■ The task
Output every entry exactly, without any pictures.

*** Begin section ***

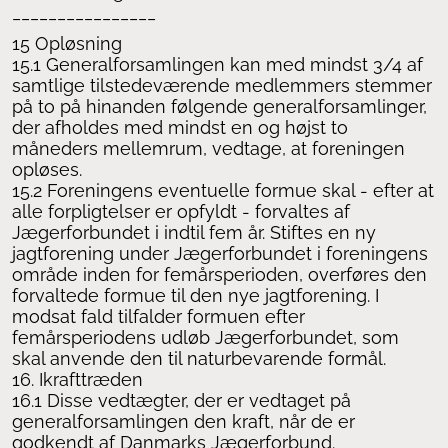
________________
15 Opløsning
15.1 Generalforsamlingen kan med mindst 3/4 af
samtlige tilstedeværende medlemmers stemmer
på to på hinanden følgende generalforsamlinger,
der afholdes med mindst en og højst to
måneders mellemrum, vedtage, at foreningen
opløses.
15.2 Foreningens eventuelle formue skal - efter at
alle forpligtelser er opfyldt - forvaltes af
Jægerforbundet i indtil fem år. Stiftes en ny
jagtforening under Jægerforbundet i foreningens
område inden for femårsperioden, overføres den
forvaltede formue til den nye jagtforening. I
modsat fald tilfalder formuen efter
femårsperiodens udløb Jægerforbundet, som
skal anvende den til naturbevarende formål.
16. Ikrafttræden
16.1 Disse vedtægter, der er vedtaget på
generalforsamlingen den kraft, når de er
godkendt af Danmarks Jægerforbund.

*** End section ***

■ Solution to this task
________________
15 Opløsning
15.1 Generalforsamlingen kan med mindst 3/4 af
samtlige tilstedeværende medlemmers stemmer
på to på hinanden følgende generalforsamlinger,
der afholdes med mindst en og højst to
måneders mellemrum, vedtage, at foreningen
opløses.
15.2 Foreningens eventuelle formue skal - efter at
alle forpligtelser er opfyldt - forvaltes af
Jægerforbundet i indtil fem år. Stiftes en ny
jagtforening under Jægerforbundet i foreningens
område inden for femårsperioden, overføres den
forvaltede formue til den nye jagtforening. I
modsat fald tilfalder formuen efter
femårsperiodens udløb Jægerforbundet, som
skal anvende den til naturbevarende formål.
16. Ikrafttræden
16.1 Disse vedtægter, der er vedtaget på
generalforsamlingen den kraft, når de er
godkendt af Danmarks Jægerforbund.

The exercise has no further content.